From time to time you will see someone mention on comments on the net that there is an actual difference between “United States of America” and “United States” in terms of law.
Haha, I followed your link, quickly skimmed that “article” and a few others, and have concluded…
That guy doesn’t have the slightest idea what he’s talking about. Name the subject, he’s in over his head. You and I will never reclaim the seconds of our lives we wasted reading what’s on that blog.
US vs USA? No significance in the difference, one is a shortened version of the other. The country to our south is also “United States”, although officially it’s Estados Unidos Mexicanos, United Mexican States. There have been others too.
So I’m supposed to take some loonbat seriously because he put together a rambling screed on a Wordpress blog? No thanks. I bet he considers himself a “sovereign citizen” too.
The “United States” and “United States of America” are one and the same.
Ye that’s what I thought but on like every now and then it comes up. Doesn’t make any sense to me.
But it’s a bit interesting like people using the term Holland for example for the Netherlands so I thought there might be something I didn’t know about here.
The post was TL DR I read only a lil part of the blog.
Using “Holland” that way is like using “England” to refer to the United Kingdom, or back in the past “Russia” to refer to the Soviet Union. It’s common enough, but it’s confusing and a mistake.
Well, Holland isn’t the same thing as The Netherlands, Holland is just a part of the Netherlands (actually two provinces now, North Holland and South Holland.) But from context one can usually tell when someone is talking about The Netherlands as a whole even when they’re saying Holland. Sort of like how people refer to the Queen of England when they really mean the Queen of the United Kingdom.
As for the linked blog post, it’s what’s commonly referred to around here as the “magic words theory” of law. People who don’t actually understand how stuff works are convinced that if they can somehow find the right magic legal words, they can make the legal system do whatever they want. They don’t realize that the stuff they come up with is completely incoherent and illogical.
It’s generally speaking the Holland parts of the country that fought for dutch independence.
The national redoubt is within Holland too, the so called waterline.
There was also once a Kingdom called the Kingdom of Holland:
The Netherlands has through history been slightly smaller than it is today, for example the Dutch republic. It’s generally thought of as the most important part of the country too so I guess it stems from a combination of these factors.
Holland and England are the dominant (by far) polities in their respective unions. Same with Russia and the USSR. And all of these places existed as independent kingdoms/states with a significant presence in international affairs before they joined in a union. But no one state of the US is dominant to the exclusion of the others. And only a few spent a short time as independent states before joining the US.

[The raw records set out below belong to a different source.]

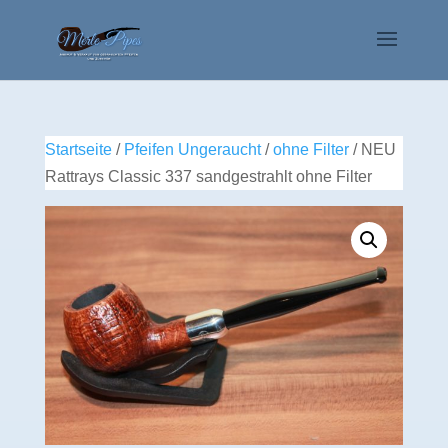
Startseite
/
Pfeifen Ungeraucht
/
ohne Filter
/ NEU
Rattrays Classic 337 sandgestrahlt ohne Filter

Well, that’s more complex. There are 2 spaces and an ‘&’ symbol, making it critically different than ‘US’ and ‘USA’. These types of questions are generally best left to experts…
Let me go get my tinfoil for hat making, and put on some popcorn.
I heard one caller in to a radio talk show get started on this. What’s the dope on the fringe?
Holland was a vassal state of the Holy Roman Empire for a long time before the Dutch Republic and later Kingdom of the Netherlands as we know it existed.
Let’s stop beating around the bush and address the underlying lunacy here.
There are people who call themselves various names, “Sovereign Citizen” and “Freeman On The Land” being the most common, who believe that they can live in society without actually following any of society’s rules that they think are inconvenient. They invent, or have bought into, various schemes which all purport to show the same thing: They can opt out of parts of the law by using various magic phrases and ritualistic practices involving forms and letters which will force the courts to acknowledge that they are in a special class which doesn’t have to follow the law.
This is idiocy. It is trying to accomplish the impossible, so the details don’t matter. Law isn’t based on magic formulae or rituals or secret codes, it is based on rules applied to achieve a purpose, so if the purpose is invalid (and opting out of a society while continuing to live in it is certainly invalid) no application of those rules will achieve it.
There are multiple iterations of this idiocy, differing in the details but with the same goal, all being sold by different hucksters to the gullible and the desperate. None of them have ever worked. None of them could ever possibly work.
All that said, I certainly find investigating this stuff interesting. It’s the same urge that makes me seek out B-movies and schlock TV and so on: It’s so bad it’s good in an entirely unintended fashion. It’s unintentional comedy.
I was watching the semi-finals of the World Cup with someone who doesn’t follow soccer … the TV clearly said Netherlands, I called them Holland and the broadcasters kept saying the Dutch … it was the 60th minute before she figured it out.